CBK grants Egypt’s Banque Misr–S.A.E. licence


Central Bank of Kenya. FILE PHOTO | NMG

Egypt’s second-largest lender Banque Misr–S.A.E. has acquired a licence to operate a representative office in Kenya, eyeing trade finance deals for Egyptian businesses looking to venture into the East Africa region.

The Central Bank of Kenya said Tuesday that it had granted the licence to the State-owned lender, which now becomes the second Egyptian bank with a presence in Nairobi—after Egypt’s largest private lender Commercial International Bank bought a controlling stake in Kenya’s Tier-III Mayfair Bank in 2020.

The new licence now brings to 10 the number of representative offices of foreign banks that are operational in Nairobi.

These units carry out research, marketing and liaison roles on behalf of their parent banks. They are however barred from conducting commercial banking services which include deposit taking unless they open a full-fledged subsidiary or branch.

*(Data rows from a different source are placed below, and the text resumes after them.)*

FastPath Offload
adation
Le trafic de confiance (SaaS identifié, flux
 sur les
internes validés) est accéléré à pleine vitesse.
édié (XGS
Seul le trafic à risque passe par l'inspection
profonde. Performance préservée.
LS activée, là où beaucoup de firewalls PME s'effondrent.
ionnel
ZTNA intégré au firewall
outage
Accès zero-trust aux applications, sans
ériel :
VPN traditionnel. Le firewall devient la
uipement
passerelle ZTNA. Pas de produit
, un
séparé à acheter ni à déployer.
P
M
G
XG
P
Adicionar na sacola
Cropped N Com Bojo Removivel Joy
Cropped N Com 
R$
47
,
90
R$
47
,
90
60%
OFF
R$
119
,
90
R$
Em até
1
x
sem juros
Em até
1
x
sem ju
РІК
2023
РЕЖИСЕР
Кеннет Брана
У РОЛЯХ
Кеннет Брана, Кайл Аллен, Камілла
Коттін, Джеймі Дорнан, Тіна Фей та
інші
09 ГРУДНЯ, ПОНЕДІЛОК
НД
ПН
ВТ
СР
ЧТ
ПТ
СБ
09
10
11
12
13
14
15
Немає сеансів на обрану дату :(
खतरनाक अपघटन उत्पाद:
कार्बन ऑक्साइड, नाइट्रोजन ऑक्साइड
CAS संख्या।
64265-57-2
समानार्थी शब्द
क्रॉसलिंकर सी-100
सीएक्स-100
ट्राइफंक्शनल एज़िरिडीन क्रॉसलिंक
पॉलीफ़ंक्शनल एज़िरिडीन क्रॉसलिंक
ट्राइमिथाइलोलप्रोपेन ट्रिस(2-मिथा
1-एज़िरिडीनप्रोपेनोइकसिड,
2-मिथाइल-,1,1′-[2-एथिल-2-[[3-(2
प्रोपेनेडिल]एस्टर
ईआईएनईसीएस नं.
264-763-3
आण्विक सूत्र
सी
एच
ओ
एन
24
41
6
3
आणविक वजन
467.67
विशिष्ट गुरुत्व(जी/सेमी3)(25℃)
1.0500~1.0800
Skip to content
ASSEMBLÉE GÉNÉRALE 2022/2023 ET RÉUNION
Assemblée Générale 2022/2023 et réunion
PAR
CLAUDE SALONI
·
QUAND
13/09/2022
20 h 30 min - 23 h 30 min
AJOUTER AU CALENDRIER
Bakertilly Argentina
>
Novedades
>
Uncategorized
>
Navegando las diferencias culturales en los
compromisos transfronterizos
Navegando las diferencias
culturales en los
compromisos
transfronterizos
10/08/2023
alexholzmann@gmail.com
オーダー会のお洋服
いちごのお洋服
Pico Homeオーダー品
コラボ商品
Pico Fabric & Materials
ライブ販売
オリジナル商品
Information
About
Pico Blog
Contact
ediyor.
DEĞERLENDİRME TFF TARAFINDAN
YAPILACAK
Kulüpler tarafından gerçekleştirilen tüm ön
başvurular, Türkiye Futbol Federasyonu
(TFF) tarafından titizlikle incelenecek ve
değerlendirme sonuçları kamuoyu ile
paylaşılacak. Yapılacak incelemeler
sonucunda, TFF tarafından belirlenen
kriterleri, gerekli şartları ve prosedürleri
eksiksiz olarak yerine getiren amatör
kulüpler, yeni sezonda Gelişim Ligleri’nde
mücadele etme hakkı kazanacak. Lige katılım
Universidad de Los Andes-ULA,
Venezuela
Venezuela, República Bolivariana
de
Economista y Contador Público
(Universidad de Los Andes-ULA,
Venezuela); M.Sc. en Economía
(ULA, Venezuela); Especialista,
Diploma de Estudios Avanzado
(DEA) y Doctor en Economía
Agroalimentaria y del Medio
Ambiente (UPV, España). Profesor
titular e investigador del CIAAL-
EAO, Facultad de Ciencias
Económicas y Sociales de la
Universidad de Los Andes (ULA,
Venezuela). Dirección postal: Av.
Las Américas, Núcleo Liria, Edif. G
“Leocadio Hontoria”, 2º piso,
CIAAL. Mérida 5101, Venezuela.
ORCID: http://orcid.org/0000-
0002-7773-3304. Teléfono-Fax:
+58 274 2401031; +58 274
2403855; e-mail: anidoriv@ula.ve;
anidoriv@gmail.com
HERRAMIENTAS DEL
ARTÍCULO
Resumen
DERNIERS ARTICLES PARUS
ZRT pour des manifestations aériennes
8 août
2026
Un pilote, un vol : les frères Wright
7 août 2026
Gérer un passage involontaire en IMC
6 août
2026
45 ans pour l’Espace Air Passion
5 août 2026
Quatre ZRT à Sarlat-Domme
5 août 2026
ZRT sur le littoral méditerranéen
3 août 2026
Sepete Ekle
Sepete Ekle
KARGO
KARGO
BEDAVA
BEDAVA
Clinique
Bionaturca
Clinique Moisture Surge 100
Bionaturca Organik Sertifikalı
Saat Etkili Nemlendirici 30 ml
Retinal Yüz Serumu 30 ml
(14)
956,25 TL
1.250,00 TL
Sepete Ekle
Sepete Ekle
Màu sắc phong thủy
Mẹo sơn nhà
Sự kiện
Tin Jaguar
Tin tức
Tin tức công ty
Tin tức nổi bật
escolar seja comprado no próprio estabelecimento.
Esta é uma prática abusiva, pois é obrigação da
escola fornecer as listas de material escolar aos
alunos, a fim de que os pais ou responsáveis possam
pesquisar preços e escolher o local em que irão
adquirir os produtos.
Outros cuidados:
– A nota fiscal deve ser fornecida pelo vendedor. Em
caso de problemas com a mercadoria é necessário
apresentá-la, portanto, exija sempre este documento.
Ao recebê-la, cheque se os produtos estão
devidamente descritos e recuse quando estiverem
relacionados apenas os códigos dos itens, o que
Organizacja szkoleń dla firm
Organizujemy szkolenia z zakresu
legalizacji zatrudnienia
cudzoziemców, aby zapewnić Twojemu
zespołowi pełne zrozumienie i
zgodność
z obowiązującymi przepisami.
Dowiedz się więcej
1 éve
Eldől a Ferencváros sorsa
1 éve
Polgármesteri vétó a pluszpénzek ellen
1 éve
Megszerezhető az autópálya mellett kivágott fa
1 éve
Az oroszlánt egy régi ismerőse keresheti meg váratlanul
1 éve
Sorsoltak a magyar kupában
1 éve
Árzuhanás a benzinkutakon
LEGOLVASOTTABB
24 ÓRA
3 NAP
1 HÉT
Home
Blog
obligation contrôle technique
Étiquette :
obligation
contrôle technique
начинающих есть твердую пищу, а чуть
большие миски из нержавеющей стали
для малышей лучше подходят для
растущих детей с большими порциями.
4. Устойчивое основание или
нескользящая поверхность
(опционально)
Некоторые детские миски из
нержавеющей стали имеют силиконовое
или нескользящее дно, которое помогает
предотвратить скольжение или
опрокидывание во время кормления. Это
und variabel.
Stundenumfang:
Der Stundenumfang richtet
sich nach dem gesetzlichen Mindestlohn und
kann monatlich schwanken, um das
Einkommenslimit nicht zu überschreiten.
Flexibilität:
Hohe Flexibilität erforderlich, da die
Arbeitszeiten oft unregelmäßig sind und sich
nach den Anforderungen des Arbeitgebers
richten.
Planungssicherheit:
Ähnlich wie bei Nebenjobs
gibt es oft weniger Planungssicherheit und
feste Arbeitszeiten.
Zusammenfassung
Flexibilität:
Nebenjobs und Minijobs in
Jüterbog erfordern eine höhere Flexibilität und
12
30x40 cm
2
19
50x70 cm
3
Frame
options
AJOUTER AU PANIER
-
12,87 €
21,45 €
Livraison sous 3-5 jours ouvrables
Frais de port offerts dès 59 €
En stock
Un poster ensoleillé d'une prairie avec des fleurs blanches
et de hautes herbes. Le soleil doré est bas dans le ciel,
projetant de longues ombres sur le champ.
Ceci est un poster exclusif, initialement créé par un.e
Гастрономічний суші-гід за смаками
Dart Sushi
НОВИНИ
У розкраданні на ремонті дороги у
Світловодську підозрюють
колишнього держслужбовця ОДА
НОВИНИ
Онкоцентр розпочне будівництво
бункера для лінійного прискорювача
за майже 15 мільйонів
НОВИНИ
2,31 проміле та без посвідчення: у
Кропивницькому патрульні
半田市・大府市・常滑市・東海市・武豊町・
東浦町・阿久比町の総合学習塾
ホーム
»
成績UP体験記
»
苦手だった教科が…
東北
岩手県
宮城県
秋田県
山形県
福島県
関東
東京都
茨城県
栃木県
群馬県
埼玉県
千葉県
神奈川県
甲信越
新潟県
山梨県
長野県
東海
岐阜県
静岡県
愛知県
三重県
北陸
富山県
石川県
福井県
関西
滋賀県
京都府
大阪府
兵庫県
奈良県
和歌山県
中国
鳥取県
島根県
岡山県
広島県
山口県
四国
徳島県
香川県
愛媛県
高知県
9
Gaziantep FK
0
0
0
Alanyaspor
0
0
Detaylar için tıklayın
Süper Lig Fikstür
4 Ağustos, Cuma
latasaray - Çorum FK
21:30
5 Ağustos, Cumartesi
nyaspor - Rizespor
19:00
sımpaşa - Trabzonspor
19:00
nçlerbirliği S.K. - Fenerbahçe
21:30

“The CBK announces the granting of authority to Banque Misr–S.A.E. of Egypt to establish a Representative Office in Kenya by the name Banque Misr – S.A.E.– Kenya Representative Office,” said the CBK in a statement.

“The Representative Office is expected to play a catalytic role in strengthening the long-standing trade relationship between Egypt and Kenya.” 

Officials of the bank had indicated a year ago that they had made the application for the Kenya office licence alongside similar bids in Somalia and Djibouti.

The bank also said it would borrow $250 million (Sh29.7 billion) from international lenders to fund the Kenya expansion.

Foreign bank representative offices conducted business worth $3.3 billion (Sh392.4 billion) last year, a slight reduction compared to 2020’s transaction volume of $3.4 billion (Sh404.3 billion).

Trade finance accounted for the biggest share of deals at $1.1 billion (Sh130.8 billion), followed by correspondent banking at $700 million (Sh83.2 billion).

Correspondent banking involves transactions originating from other overseas branches conducted through the Kenyan office where the local parties or partners are based.

Specialised and syndicated finance deals each accounted for $400 million (Sh47.6 billion) worth of transactions in the year ending December 2021.